# TIØ4317 Empirical Mini Project
## Introduction
Hva er dette prosjektet, formål osv. forklare litt

## Data Preprocessing

In [None]:
# Imports
import pandas as pd
import numpy as np
import os
from matplotlib import pyplot as plt
import seaborn as sns
from statsmodels.tsa.stattools import adfuller
import statsmodels.api as sm
from statsmodels.stats.diagnostic import acorr_breusch_godfrey, het_arch
from statsmodels.graphics.tsaplots import plot_pacf
from sklearn.metrics import mean_absolute_error, mean_squared_error

We start by reading the different csv-files that contain the data.

In [None]:
# Define the folder path
data_path = "data/"

# Load datasets
zero_coupon = pd.read_csv(os.path.join(data_path, "zero_coupon_rates.csv"), delimiter=";")
exchange_rates = pd.read_csv(os.path.join(data_path, "usd_nok.csv"), delimiter=";")
inflation = pd.read_csv(os.path.join(data_path, "kpi.csv"), delimiter=";")
osebx = pd.read_csv(os.path.join(data_path, "osebx_prices.csv"), delimiter=";")

# Replace commas with dots in the KPI column and convert to float
inflation["kpi"] = inflation["kpi"].str.replace(",", ".").astype(float)


Then, we check for missing values in the data

In [None]:
datasets = {
    "OSEBX": osebx,
    "Zero Coupon": zero_coupon,
    "Exchange Rates": exchange_rates,
    "Inflation": inflation
}

for name, df in datasets.items():
    print(f"\nMissing Values in {name} Dataset:")
    print(df.isnull().sum())

From the output, we can see that the data does not contain any null values.

Continue with converting the dates to Datetime format. Also, for inflation, since we are originally only having monthly data, we use forward-fill to get daily inflation data.

In [None]:
# Convert Date to Datetime format
osebx["Date"] = pd.to_datetime(osebx["Date"])
zero_coupon["TIME_PERIOD"] = pd.to_datetime(zero_coupon["TIME_PERIOD"])
exchange_rates["TIME_PERIOD"] = pd.to_datetime(exchange_rates["TIME_PERIOD"])
inflation["Date"] = pd.to_datetime(inflation["Date"], format="%YM%m")

# Create a full date range from the first to last available date in your dataset
full_date_range = pd.date_range(start=inflation["Date"].min(), end=inflation["Date"].max(), freq="D")

# Create a DataFrame with daily dates
inflation_daily = pd.DataFrame({"Date": full_date_range})

# Merge with the original inflation data (left join) and forward-fill missing values
inflation_daily = inflation_daily.merge(inflation, on="Date", how="left")
inflation_daily["kpi"] = inflation_daily["kpi"].interpolate(method="linear")

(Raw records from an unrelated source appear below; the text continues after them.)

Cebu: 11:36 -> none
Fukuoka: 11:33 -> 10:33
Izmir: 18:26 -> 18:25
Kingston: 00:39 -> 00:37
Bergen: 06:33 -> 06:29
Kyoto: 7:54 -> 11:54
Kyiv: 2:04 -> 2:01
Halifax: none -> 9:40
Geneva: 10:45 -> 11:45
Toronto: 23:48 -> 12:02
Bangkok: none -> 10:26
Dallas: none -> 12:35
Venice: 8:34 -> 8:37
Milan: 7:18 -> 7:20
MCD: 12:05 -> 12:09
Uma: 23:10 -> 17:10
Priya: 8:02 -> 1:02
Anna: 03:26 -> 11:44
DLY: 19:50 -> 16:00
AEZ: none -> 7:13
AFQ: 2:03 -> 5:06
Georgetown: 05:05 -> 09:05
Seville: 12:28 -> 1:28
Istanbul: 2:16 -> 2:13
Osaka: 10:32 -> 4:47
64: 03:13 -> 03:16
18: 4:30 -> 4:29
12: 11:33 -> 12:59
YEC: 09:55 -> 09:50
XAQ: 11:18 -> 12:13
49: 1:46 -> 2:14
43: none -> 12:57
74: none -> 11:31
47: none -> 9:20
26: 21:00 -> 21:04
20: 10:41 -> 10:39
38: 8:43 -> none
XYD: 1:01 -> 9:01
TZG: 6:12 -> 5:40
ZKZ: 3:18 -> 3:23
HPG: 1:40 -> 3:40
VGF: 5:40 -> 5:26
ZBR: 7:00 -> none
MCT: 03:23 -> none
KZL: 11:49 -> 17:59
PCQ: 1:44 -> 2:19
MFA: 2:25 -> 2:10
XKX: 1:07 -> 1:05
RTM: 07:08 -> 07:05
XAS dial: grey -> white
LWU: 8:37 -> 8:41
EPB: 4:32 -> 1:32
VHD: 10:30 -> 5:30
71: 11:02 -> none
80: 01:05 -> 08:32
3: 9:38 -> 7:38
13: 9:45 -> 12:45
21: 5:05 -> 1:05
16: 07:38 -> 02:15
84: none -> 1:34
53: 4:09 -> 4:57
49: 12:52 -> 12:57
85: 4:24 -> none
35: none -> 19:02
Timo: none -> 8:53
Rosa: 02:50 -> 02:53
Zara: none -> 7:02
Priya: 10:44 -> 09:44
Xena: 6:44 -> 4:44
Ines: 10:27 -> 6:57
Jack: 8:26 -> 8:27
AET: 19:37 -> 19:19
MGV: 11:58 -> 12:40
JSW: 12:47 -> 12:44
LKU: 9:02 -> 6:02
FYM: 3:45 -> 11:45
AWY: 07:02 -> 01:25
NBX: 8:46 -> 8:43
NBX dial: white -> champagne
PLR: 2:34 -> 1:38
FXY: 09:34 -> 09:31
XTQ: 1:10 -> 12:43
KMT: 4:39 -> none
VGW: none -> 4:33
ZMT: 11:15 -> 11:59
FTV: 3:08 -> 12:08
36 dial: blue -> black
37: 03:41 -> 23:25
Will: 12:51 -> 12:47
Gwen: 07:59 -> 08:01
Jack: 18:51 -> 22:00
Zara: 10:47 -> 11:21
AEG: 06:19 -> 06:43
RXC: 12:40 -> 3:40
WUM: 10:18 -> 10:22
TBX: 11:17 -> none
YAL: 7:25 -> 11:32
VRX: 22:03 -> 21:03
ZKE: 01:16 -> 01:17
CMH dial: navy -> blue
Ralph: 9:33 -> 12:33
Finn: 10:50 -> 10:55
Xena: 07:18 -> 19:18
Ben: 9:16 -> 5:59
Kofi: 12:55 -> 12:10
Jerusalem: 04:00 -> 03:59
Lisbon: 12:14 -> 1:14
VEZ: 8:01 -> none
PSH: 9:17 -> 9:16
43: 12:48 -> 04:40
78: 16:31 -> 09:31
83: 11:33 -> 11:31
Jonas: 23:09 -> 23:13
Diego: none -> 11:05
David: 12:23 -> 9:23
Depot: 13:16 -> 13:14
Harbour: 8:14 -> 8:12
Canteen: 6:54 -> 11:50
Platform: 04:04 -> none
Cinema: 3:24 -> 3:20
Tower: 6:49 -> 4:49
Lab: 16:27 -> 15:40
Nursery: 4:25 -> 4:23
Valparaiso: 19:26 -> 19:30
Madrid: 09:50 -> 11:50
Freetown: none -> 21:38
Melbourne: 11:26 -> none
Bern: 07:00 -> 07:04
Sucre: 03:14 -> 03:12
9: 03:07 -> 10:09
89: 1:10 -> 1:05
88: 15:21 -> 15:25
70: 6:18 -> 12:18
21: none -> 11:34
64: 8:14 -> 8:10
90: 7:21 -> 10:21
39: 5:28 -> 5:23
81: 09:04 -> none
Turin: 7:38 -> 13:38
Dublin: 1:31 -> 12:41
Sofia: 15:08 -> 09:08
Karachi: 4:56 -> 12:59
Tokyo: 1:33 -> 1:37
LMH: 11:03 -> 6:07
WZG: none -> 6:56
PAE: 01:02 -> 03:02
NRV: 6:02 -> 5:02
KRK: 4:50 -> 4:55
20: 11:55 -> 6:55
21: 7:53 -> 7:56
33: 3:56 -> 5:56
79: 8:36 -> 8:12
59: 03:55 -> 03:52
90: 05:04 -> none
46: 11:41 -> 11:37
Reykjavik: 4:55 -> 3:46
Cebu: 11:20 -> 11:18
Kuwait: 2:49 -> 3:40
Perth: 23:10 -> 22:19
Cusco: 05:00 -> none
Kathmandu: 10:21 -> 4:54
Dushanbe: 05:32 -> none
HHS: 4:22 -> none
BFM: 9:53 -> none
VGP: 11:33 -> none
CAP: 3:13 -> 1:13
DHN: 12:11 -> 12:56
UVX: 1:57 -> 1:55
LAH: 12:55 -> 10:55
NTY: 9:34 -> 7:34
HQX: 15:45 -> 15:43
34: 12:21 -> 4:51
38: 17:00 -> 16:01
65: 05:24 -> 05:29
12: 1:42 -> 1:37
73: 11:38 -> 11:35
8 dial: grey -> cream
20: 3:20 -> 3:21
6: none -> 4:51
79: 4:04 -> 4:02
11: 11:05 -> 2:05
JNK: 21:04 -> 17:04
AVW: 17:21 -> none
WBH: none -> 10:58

Compute log returns for OSEBX. Also, rename columns to ensure that all dataframes have a column named "Date", so that we can merge all datasets on "Date". After having merged all the datasets to one dataframe, we drop all the columns we are not interested in. Consequently, the columns we are left with are "Date", "kpi", "zero_coupon_rate", "usd_nok_exchange_rate", and "log_return".

In [None]:
# Compute log returns
osebx["log_return"] = np.log(osebx["Close"] / osebx["Close"].shift(1))
osebx.dropna(inplace=True)  # Drop the first row where return cannot be calculated

# Rename columns to "Date"
zero_coupon.rename(columns={"TIME_PERIOD": "Date"}, inplace=True)
exchange_rates.rename(columns={"TIME_PERIOD": "Date"}, inplace=True)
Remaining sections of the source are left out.